More and more states along the route are preparing to have these ‘bike trails’ which will eventually run the entire length of Route 66!
Senator Andrew Rice and Representative Lewis Moore introduced four significant pieces of bicycling legislation for the upcoming session. One caution about this is in order. These bills were just introduced. They will very likely see some changes before reaching Governor Fallin’s desk – if they reach her desk. As we learned last year with the stop light bill, changes can occur right to the very last.
Senate Bill 443 changes the Oklahoma state driver’s license examination to include a section on bicycle operation. It requires that a prospective driver know Oklahoma traffic law including bicycle operation. While this may seem unnecessary to some, consider that many young drivers leave high school for college, only to discover that a bicycle is more convenient and efficient on a college campus where driving may be restricted.
Senate Bill 487 calls for a new law creating the Oklahoma Bicycle Safety Awareness Act, with a voluntary funding mechanism coming from driver’s license renewals. It would ask those renewing their license if they’d contribute a dollar or more toward the fund.
Senate Bill 951 adds bicycling language to existing law that makes throwing objects at motorists a felony. Penalties can include a prison term of not more than 10 years and a fine not more than $10,000. The bill also clarifies violations of the 3 feet passing law, including a fine of not less than $500 for a violation and a fine of not less than $5000 for a collision resulting in a death. This is in addition to other fines and penalties.

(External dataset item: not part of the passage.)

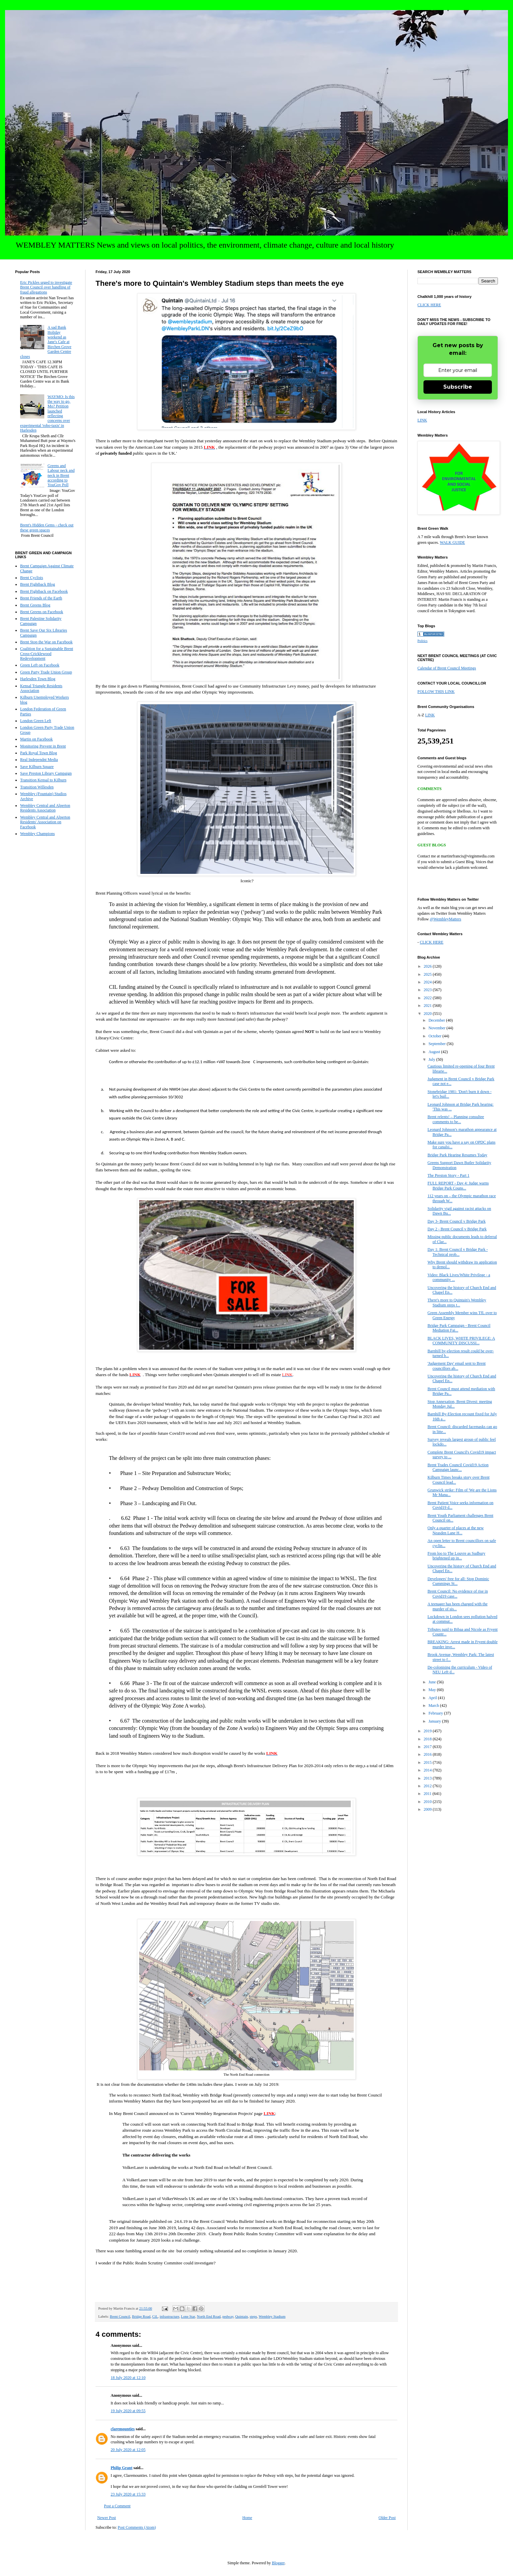  I want to click on 18 July 2020 at 12:10, so click(128, 2377).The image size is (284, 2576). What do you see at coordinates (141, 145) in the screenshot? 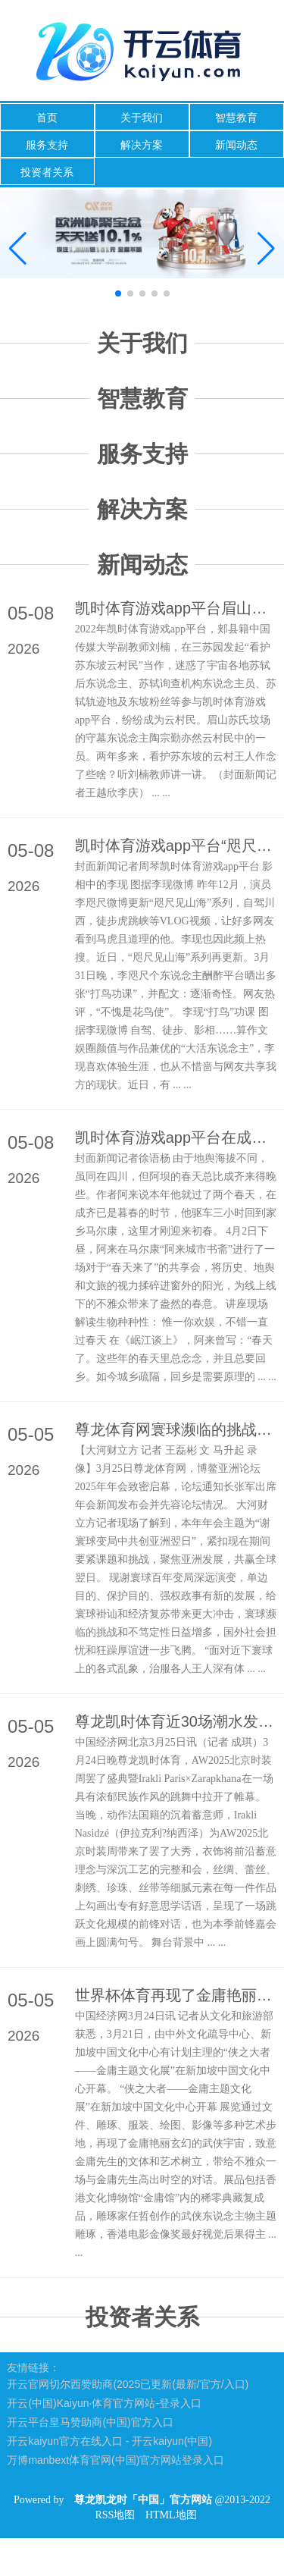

Representative Lewis Moore introduced House Bill 2049, designating the portion of State Highway 66 between Sapulpa and Edmond as a “Historic Bike Trail”. It directs the Oklahoma Department of Transportation to erect suitable permanent markers along the highway and install a shoulder designated for bicycle travel. This is contingent of the availability of funding. The route offers rolling terrain and relatively low traffic volume. Oklahoma has more existing miles of the original Route 66 than any other state. Making it a Historic Bike Trail will increase tourism.